University of Pittsburgh School of Nursing, 336 Victoria Hall; 3500 Victoria Street, Pittsburgh, PA, 15213, USA.
University of Pittsburgh School of Medicine, Pittsburgh, PA, 15213, USA.
J Clin Monit Comput. 2022 Apr;36(2):397-405. doi: 10.1007/s10877-021-00664-6. Epub 2021 Feb 8.

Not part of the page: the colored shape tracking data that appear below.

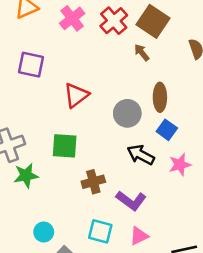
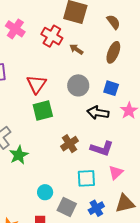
red cross: (114, 21) -> (52, 36), moved
brown arrow: (142, 53) -> (76, 49), moved
brown ellipse: (160, 97) -> (113, 52), moved, turned 40
green square: (65, 146) -> (43, 111), moved

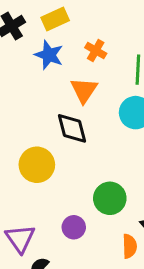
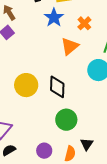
black diamond: (72, 128) -> (57, 87), moved
purple circle: (74, 227) -> (44, 151), moved

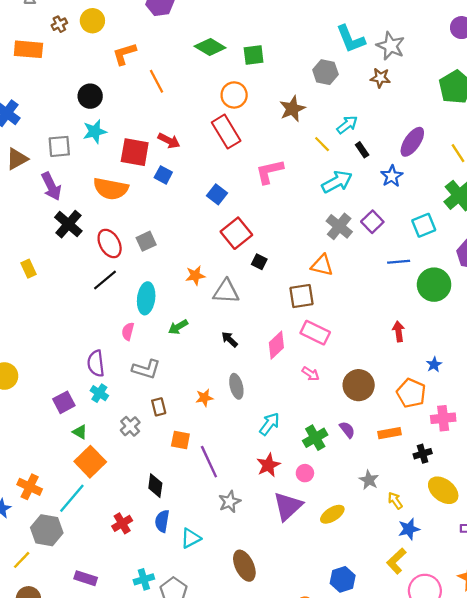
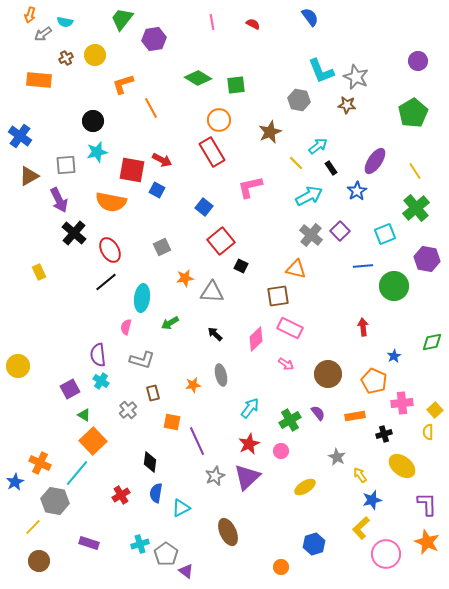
gray square: (146, 241) -> (162, 247), moved
purple triangle: (288, 506) -> (247, 477), moved

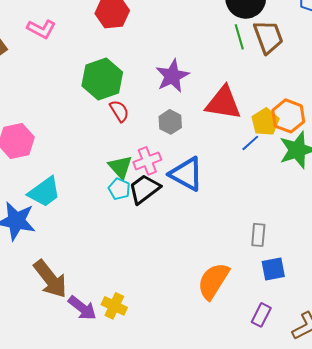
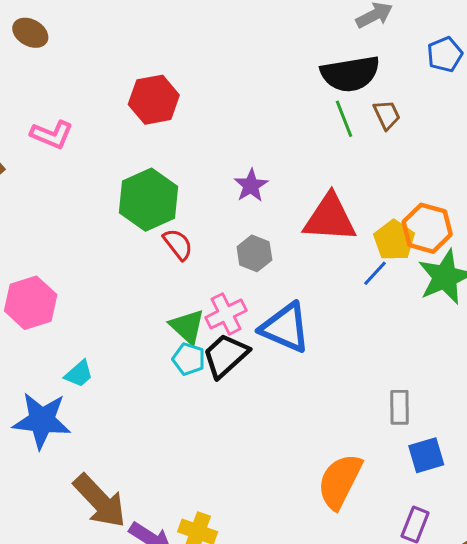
brown trapezoid: (268, 37) -> (387, 115), size x0.6
purple star: (172, 76) -> (251, 185), size x0.7
cyan trapezoid: (44, 192) -> (79, 374), size x0.6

Big data analytics research using heterogeneous electronic health record (EHR) data requires accurate identification of disease phenotype cases and controls. Overreliance on ground truth determination based on administrative data can lead to biased and inaccurate findings. Hospital-acquired venous thromboembolism (HA-VTE) is challenging to identify due to its temporal evolution and variable EHR documentation. To establish ground truth for machine learning modeling, we compared accuracy of HA-VTE diagnoses made by administrative coding to manual review of gold standard diagnostic test results. We performed retrospective analysis of EHR data on 3680 adult stepdown unit patients identifying HA-VTE. International Classification of Diseases, Ninth Revision (ICD-9-CM) codes for VTE were identified. 4544 radiology reports associated with VTE diagnostic tests were screened using terminology extraction and then manually reviewed by a clinical expert to confirm diagnosis. Of 415 cases with ICD-9-CM codes for VTE, 219 were identified with acute onset type codes. Test report review identified 158 new-onset HA-VTE cases. Only 40% of ICD-9-CM coded cases (n = 87) were confirmed by a positive diagnostic test report, leaving the majority of administratively coded cases unsubstantiated by confirmatory diagnostic test. Additionally, 45% of diagnostic test confirmed HA-VTE cases lacked corresponding ICD codes. ICD-9-CM coding missed diagnostic test-confirmed HA-VTE cases and inaccurately assigned cases without confirmed VTE, suggesting dependence on administrative coding leads to inaccurate HA-VTE phenotyping. Alternative methods to develop more sensitive and specific VTE phenotype solutions portable across EHR vendor data are needed to support case-finding in big-data analytics.
使用异构电子健康记录 (EHR) 数据进行大数据分析研究需要准确识别疾病表型病例和对照。过度依赖基于行政数据的真实情况确定可能导致有偏差和不准确的发现。由于其时间演变和可变的 EHR 记录,医院获得性静脉血栓栓塞症 (HA-VTE) 难以识别。为了为机器学习建模建立真实情况,我们比较了行政编码诊断的 HA-VTE 准确性与对黄金标准诊断测试结果的手动审查。我们对 3680 名成人过渡病房患者的 EHR 数据进行了回顾性分析,以确定 HA-VTE。确定了静脉血栓栓塞症的国际疾病分类,第九修订版 (ICD-9-CM) 代码。使用术语提取筛选了与 VTE 诊断测试相关的 4544 份放射学报告,然后由临床专家进行手动审查以确认诊断。在有 ICD-9-CM 编码的 VTE 病例中,有 219 例为急性发作型编码。测试报告审查确定了 158 例新发 HA-VTE 病例。只有 40%的 ICD-9-CM 编码病例(n=87)通过阳性诊断测试报告得到证实,其余大多数行政编码病例未经确认性诊断测试证实。此外,45%的诊断测试确认的 HA-VTE 病例缺乏相应的 ICD 代码。ICD-9-CM 编码错过了诊断测试确认的 HA-VTE 病例,并且不准确地分配了没有确认的 VTE 病例,这表明对行政编码的依赖导致了不准确的 HA-VTE 表型。需要开发更敏感和特异性的 VTE 表型解决方案,并在 EHR 供应商数据之间具有可移植性,以支持大数据分析中的病例发现。